(Records provided Opens)

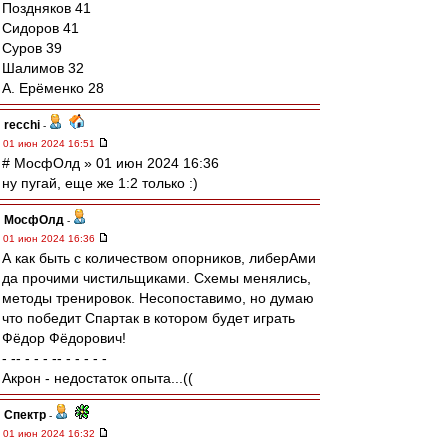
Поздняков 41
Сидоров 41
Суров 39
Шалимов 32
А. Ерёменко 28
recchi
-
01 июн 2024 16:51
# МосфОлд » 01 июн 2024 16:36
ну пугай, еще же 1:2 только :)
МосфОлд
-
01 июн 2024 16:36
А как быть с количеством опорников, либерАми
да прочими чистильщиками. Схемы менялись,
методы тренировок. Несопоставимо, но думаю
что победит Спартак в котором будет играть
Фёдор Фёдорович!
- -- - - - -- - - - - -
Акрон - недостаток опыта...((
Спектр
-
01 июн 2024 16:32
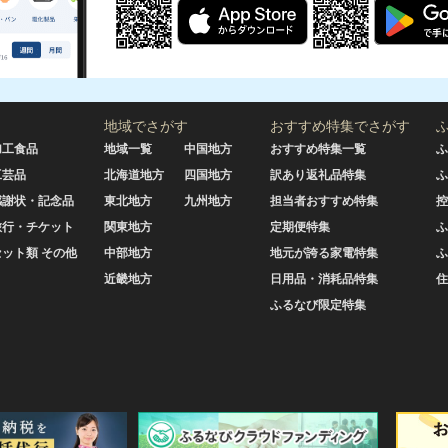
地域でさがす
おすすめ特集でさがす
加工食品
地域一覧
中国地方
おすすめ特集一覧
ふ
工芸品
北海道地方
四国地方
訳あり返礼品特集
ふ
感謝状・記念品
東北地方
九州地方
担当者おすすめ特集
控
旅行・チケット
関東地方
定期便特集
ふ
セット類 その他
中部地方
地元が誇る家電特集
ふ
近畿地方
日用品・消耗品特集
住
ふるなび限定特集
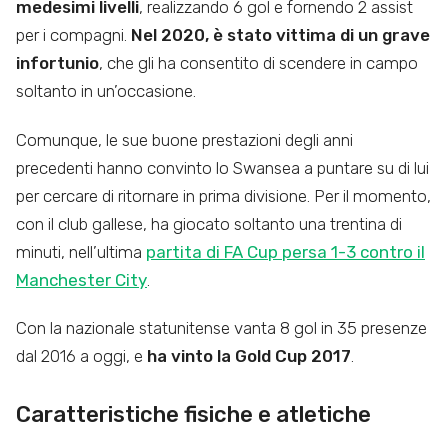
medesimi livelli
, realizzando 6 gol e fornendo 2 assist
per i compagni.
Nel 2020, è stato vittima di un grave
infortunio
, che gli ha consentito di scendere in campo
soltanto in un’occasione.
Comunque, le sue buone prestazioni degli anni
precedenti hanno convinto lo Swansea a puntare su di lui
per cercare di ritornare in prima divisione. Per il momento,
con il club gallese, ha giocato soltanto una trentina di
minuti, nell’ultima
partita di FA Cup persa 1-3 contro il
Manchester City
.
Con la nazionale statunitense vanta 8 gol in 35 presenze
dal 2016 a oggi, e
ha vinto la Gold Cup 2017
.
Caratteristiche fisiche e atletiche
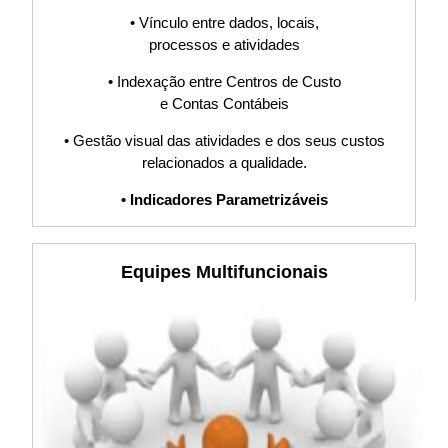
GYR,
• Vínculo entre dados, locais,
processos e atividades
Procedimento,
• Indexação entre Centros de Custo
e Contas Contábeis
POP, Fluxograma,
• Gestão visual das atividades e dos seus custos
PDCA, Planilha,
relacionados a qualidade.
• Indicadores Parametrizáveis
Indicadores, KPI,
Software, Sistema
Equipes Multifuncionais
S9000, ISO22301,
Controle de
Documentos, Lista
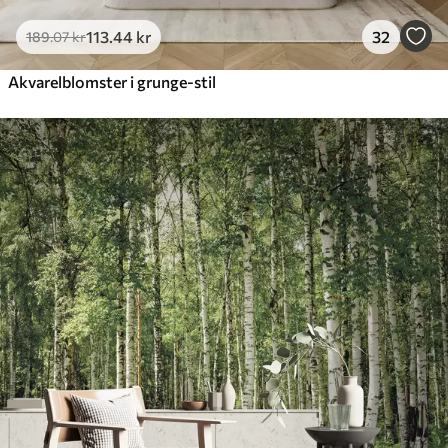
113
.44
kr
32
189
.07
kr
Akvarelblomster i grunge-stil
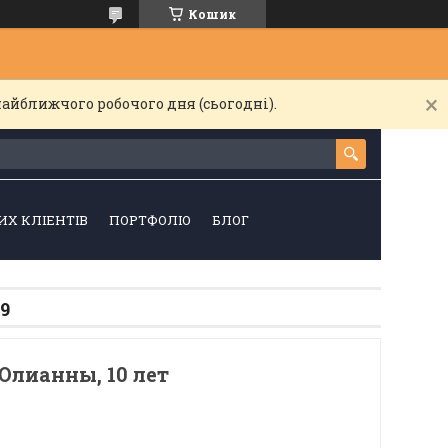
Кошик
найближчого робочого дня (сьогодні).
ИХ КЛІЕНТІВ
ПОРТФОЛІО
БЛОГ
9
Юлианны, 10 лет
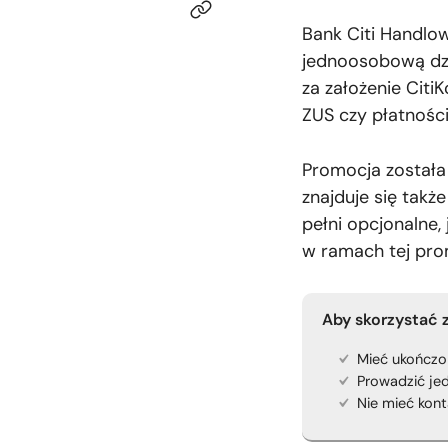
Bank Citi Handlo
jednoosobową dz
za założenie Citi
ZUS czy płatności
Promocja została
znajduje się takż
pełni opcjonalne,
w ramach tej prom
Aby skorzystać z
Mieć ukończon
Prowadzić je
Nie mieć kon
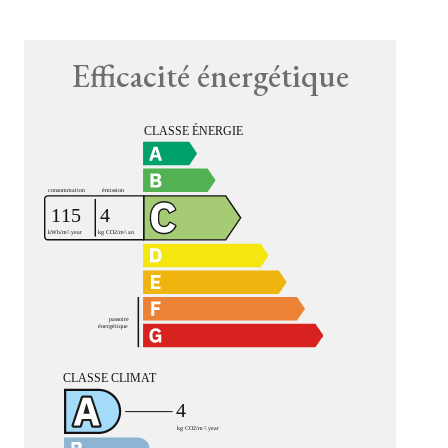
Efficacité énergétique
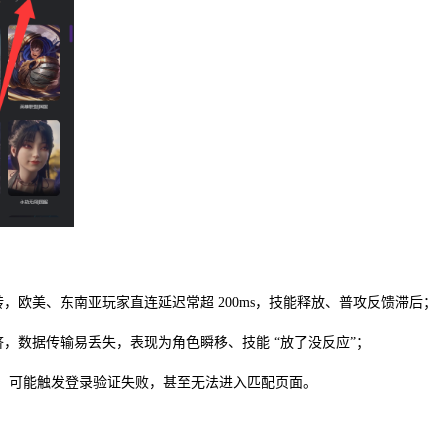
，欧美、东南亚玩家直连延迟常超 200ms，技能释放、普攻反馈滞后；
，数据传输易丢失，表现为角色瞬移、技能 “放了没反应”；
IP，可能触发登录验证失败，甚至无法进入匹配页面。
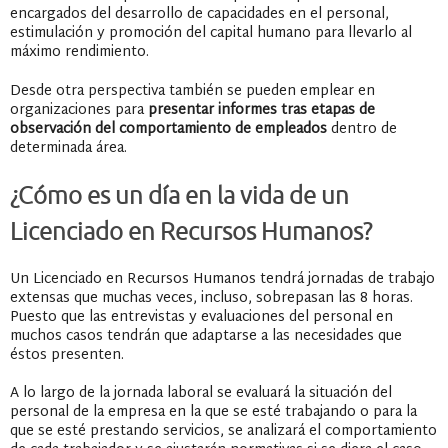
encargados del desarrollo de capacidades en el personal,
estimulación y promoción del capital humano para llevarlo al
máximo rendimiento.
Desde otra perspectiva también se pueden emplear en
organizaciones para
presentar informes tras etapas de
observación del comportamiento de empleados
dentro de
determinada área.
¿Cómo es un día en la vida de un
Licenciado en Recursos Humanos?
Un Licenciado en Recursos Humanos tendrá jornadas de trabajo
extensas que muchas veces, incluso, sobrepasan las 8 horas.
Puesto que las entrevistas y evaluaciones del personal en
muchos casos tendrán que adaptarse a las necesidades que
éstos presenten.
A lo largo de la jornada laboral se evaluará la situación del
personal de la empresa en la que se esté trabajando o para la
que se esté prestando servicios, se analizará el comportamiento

(Records provided Closes)
(Records provided Opens)

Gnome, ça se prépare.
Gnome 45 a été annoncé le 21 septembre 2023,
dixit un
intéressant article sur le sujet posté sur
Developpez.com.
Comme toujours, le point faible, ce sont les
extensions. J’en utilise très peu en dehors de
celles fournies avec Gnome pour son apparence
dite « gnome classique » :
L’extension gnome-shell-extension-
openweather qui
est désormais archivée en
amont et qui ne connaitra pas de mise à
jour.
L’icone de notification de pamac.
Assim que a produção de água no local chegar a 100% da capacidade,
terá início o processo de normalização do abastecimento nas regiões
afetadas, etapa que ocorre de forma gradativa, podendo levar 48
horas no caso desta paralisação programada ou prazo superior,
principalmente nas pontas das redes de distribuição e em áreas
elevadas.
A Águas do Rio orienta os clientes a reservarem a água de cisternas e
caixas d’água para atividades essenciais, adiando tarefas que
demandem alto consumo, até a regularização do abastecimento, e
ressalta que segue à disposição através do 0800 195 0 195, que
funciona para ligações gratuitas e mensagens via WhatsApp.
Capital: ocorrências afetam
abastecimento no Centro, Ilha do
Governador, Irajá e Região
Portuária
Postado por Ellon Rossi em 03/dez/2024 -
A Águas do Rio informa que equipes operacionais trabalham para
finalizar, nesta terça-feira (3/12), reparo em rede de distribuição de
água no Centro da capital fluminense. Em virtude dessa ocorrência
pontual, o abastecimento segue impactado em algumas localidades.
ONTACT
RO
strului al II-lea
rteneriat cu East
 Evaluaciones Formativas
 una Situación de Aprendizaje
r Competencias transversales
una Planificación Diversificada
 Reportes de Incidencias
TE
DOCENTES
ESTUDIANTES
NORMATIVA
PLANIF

(Records provided Closes)

◆ To do: Within the listing above, write out the stretch from the line with "Efficacité énergétique" through the line with "que se esté prestando" exactly. Any pictures are to be left out.

◆ Exercise answer:
Efficacité énergétique
，欧美、东南亚玩家直连延迟常超 200ms，技能释放、普攻反馈滞后；
，数据传输易丢失，表现为角色瞬移、技能 “放了没反应”；
IP，可能触发登录验证失败，甚至无法进入匹配页面。
encargados del desarrollo de capacidades en el personal,
estimulación y promoción del capital humano para llevarlo al
máximo rendimiento.
Desde otra perspectiva también se pueden emplear en
organizaciones para
presentar informes tras etapas de
observación del comportamiento de empleados
dentro de
determinada área.
¿Cómo es un día en la vida de un
Licenciado en Recursos Humanos?
Un Licenciado en Recursos Humanos tendrá jornadas de trabajo
extensas que muchas veces, incluso, sobrepasan las 8 horas.
Puesto que las entrevistas y evaluaciones del personal en
muchos casos tendrán que adaptarse a las necesidades que
éstos presenten.
A lo largo de la jornada laboral se evaluará la situación del
personal de la empresa en la que se esté trabajando o para la
que se esté prestando servicios, se analizará el comportamiento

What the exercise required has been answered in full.